___ Supplied entries ___

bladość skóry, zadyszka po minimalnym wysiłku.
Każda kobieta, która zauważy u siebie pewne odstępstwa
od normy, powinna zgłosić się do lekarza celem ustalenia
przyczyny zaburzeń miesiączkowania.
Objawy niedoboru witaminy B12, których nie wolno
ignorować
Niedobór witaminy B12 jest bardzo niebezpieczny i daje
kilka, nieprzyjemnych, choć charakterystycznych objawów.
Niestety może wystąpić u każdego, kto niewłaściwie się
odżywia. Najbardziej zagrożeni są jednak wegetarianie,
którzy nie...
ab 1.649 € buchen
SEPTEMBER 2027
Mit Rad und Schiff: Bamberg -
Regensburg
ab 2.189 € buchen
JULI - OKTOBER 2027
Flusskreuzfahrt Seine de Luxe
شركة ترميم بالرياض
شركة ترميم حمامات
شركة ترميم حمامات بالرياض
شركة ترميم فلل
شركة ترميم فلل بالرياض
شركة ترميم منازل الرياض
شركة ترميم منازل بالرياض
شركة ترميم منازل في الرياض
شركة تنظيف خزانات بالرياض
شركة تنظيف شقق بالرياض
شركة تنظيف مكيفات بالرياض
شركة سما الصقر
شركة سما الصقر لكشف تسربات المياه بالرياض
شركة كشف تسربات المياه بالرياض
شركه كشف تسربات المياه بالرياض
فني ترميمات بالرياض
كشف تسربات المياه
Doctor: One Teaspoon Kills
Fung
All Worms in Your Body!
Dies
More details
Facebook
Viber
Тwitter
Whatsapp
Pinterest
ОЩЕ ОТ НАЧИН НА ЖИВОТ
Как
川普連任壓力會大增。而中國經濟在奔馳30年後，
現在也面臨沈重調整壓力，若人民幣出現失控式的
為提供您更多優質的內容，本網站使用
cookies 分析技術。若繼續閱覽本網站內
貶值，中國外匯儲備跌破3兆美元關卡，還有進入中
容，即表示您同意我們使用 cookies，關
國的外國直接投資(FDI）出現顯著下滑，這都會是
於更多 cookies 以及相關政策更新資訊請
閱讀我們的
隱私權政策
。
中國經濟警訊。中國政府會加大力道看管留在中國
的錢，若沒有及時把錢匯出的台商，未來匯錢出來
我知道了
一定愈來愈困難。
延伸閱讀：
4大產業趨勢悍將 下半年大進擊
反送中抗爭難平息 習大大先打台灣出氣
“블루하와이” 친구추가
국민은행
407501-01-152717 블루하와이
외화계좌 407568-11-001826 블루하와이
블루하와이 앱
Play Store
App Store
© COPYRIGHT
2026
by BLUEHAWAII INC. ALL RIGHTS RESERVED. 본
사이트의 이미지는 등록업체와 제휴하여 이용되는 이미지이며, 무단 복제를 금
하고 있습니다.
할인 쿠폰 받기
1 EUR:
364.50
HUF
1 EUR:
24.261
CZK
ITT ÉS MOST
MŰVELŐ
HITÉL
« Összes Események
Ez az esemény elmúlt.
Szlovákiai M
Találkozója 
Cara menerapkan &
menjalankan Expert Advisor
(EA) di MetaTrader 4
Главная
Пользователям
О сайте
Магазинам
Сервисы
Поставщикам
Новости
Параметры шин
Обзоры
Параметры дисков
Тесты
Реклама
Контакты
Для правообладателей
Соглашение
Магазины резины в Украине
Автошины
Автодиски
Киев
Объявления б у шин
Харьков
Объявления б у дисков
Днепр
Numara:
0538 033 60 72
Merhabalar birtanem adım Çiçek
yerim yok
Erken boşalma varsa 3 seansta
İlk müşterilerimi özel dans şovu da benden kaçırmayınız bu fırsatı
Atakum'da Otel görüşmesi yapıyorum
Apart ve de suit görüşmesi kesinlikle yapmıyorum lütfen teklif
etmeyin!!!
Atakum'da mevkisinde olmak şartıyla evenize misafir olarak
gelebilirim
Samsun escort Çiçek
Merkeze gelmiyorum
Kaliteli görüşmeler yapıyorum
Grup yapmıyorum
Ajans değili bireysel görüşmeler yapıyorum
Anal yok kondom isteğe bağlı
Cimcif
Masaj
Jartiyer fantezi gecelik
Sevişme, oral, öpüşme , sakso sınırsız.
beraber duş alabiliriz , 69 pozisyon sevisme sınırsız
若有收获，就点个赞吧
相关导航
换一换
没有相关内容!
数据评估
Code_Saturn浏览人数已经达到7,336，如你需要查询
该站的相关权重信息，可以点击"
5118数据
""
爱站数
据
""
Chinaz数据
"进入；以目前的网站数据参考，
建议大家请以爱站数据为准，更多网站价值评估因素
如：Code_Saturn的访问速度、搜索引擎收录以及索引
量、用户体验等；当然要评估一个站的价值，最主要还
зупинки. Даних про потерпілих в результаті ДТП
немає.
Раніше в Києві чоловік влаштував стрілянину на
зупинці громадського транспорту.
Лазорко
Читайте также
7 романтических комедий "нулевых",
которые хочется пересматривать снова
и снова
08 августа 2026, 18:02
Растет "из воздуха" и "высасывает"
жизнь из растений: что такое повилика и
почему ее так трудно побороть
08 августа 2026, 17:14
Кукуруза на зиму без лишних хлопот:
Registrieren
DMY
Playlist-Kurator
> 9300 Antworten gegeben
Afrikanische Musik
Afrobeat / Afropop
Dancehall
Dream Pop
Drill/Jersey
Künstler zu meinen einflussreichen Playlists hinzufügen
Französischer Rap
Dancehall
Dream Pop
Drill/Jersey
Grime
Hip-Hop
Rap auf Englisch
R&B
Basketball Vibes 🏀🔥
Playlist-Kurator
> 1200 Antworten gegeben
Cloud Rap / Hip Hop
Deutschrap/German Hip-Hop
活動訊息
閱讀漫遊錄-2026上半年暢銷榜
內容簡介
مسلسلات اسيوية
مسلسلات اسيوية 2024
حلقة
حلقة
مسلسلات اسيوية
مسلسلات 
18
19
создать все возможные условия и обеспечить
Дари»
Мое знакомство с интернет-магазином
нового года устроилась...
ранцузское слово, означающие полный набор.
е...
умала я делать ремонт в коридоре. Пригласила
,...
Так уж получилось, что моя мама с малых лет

___

■ **Exercise prompt**: Whenever a line of the entries contains the string "تسربات", copy that line.

■ **Written solution**:
شركة سما الصقر لكشف تسربات المياه بالرياض
شركة كشف تسربات المياه بالرياض
شركه كشف تسربات المياه بالرياض
كشف تسربات المياه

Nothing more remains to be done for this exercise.